Coffee as a commodity on the stock exchange
Coffee is the world's second most consumed beverage after water – and, in terms of value, the second most important commodity after crude oil. Among the most important trading venues are the New York Board of Trade (NYBOT) and the London International Financial Futures Exchange (LIFFE).
Fluctuating prices
Despite numerous efforts by various stakeholders, the price of coffee is subject to strong fluctuations, which are mainly influenced by natural factors.
Due to the labor-intensive cultivation process, it is difficult to respond to peak demand – several years pass between planting and the first harvest. Consequently, prices rise if supply cannot keep pace.
One indicator of this interplay between supply and demand is the four exchanges where coffee is currently traded. The Robusta exchange on London's Euronext and the Arabica exchange on the New York Trade Board are particularly important. Here, not only are traditional exchange transactions conducted, but also futures contracts for large quantities of coffee beans, where traders speculate on future price movements.
For many smaller buyers – especially roasters – these exchanges, where only standard-quality coffees are traded, serve more as a price barometer. This is because the diversity of coffees is enormous: quality, origin, growing conditions, environmental factors, transport costs, and currency fluctuations all further influence the price.

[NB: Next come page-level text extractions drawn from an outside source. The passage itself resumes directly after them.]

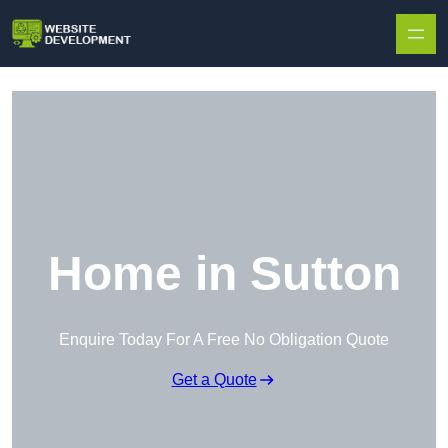
Skip to content
Home in Sutton
Enquire Today For A Free No Obligation Quote
Get a Quote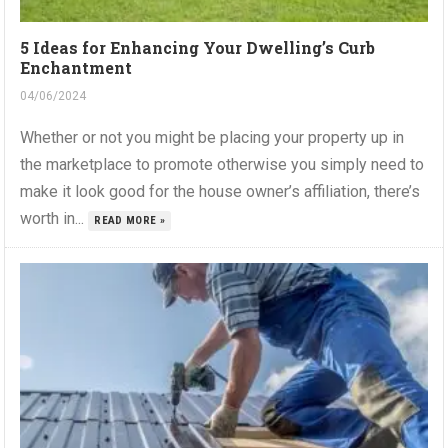
5 Ideas for Enhancing Your Dwelling’s Curb
Enchantment
04/06/2024
Whether or not you might be placing your property up in
the marketplace to promote otherwise you simply need to
make it look good for the house owner’s affiliation, there’s
worth in...
READ MORE »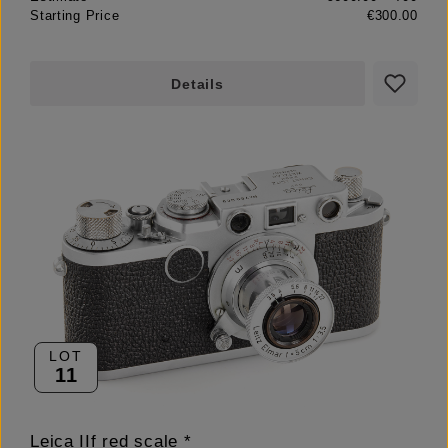
Starting Price
€300.00
Details
LOT
11
Leica IIf red scale *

Those who place particular emphasis on quality often buy directly from producers or intermediaries in order to agree on fair and transparent prices.
Control and regulation
To avoid artificially induced price fluctuations, trade agreements, regulatory bodies, and stock exchange institutions were created. Today, the International Coffee Organization (ICO) the leading authority in this field. It monitors compliance with strict hygiene and environmental standards and mediates between the 77 countries that currently import and export coffee.